··· Available records ···
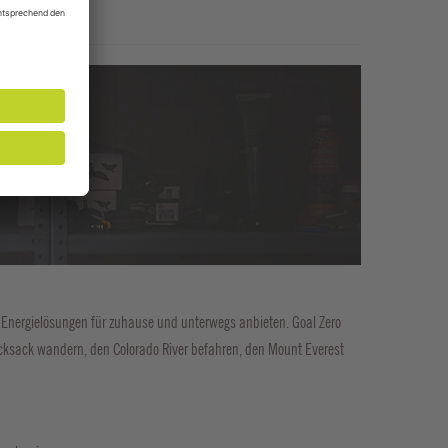
e Energielösungen für zuhause und unterwegs anbieten. Goal Zero
ucksack wandern, den Colorado River befahren, den Mount Everest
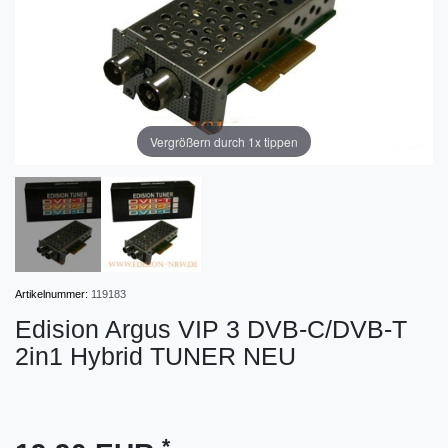
Vergrößern durch 1x tippen
Artikelnummer:
119183
Edision Argus VIP 3 DVB-C/DVB-T
2in1 Hybrid TUNER NEU
*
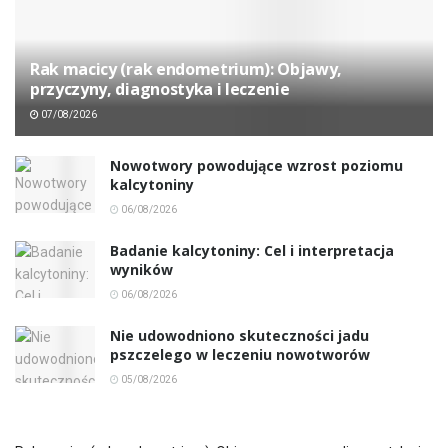
Rak macicy (rak endometrium): Objawy,
przyczyny, diagnostyka i leczenie
07/08/2026
Nowotwory powodujące wzrost poziomu
kalcytoniny
06/08/2026
Badanie kalcytoniny: Cel i interpretacja
wyników
06/08/2026
Nie udowodniono skuteczności jadu
pszczelego w leczeniu nowotworów
05/08/2026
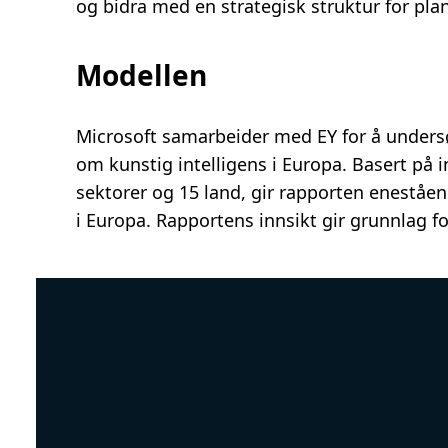
og bidra med en strategisk struktur for pla
Modellen
Microsoft samarbeider med EY for å unders
om kunstig intelligens i Europa. Basert på in
sektorer og 15 land, gir rapporten eneståen
i Europa. Rapportens innsikt gir grunnlag f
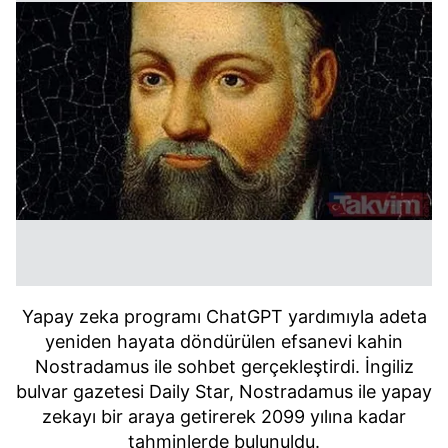
Yapay zeka programı ChatGPT yardımıyla adeta
yeniden hayata döndürülen efsanevi kahin
Nostradamus ile sohbet gerçekleştirdi. İngiliz
bulvar gazetesi Daily Star, Nostradamus ile yapay
zekayı bir araya getirerek 2099 yılına kadar
tahminlerde bulunuldu.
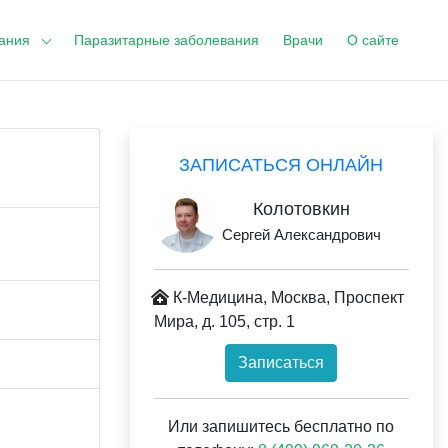
ания
Паразитарные заболевания
Врачи
О сайте
ЗАПИСАТЬСЯ ОНЛАЙН
Колотовкин
Сергей Александрович
К-Медицина, Москва, Проспект
Мира, д. 105, стр. 1
Записаться
Или запишитесь бесплатно по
···
**Action item:**
Quote the records in full and exactly; skip any image.

**Your solution:**
e Energielösungen für zuhause und unterwegs anbieten. Goal Zero
ucksack wandern, den Colorado River befahren, den Mount Everest
Vergrößern durch 1x tippen
Artikelnummer:
119183
Edision Argus VIP 3 DVB-C/DVB-T
2in1 Hybrid TUNER NEU
*
Rak macicy (rak endometrium): Objawy,
przyczyny, diagnostyka i leczenie
07/08/2026
Nowotwory powodujące wzrost poziomu
kalcytoniny
06/08/2026
Badanie kalcytoniny: Cel i interpretacja
wyników
06/08/2026
Nie udowodniono skuteczności jadu
pszczelego w leczeniu nowotworów
05/08/2026
og bidra med en strategisk struktur for pla
Modellen
Microsoft samarbeider med EY for å unders
om kunstig intelligens i Europa. Basert på in
sektorer og 15 land, gir rapporten eneståen
i Europa. Rapportens innsikt gir grunnlag f
Yapay zeka programı ChatGPT yardımıyla adeta
yeniden hayata döndürülen efsanevi kahin
Nostradamus ile sohbet gerçekleştirdi. İngiliz
bulvar gazetesi Daily Star, Nostradamus ile yapay
zekayı bir araya getirerek 2099 yılına kadar
tahminlerde bulunuldu.
ания
Паразитарные заболевания
Врачи
О сайте
ЗАПИСАТЬСЯ ОНЛАЙН
Колотовкин
Сергей Александрович
К-Медицина, Москва, Проспект
Мира, д. 105, стр. 1
Записаться
Или запишитесь бесплатно по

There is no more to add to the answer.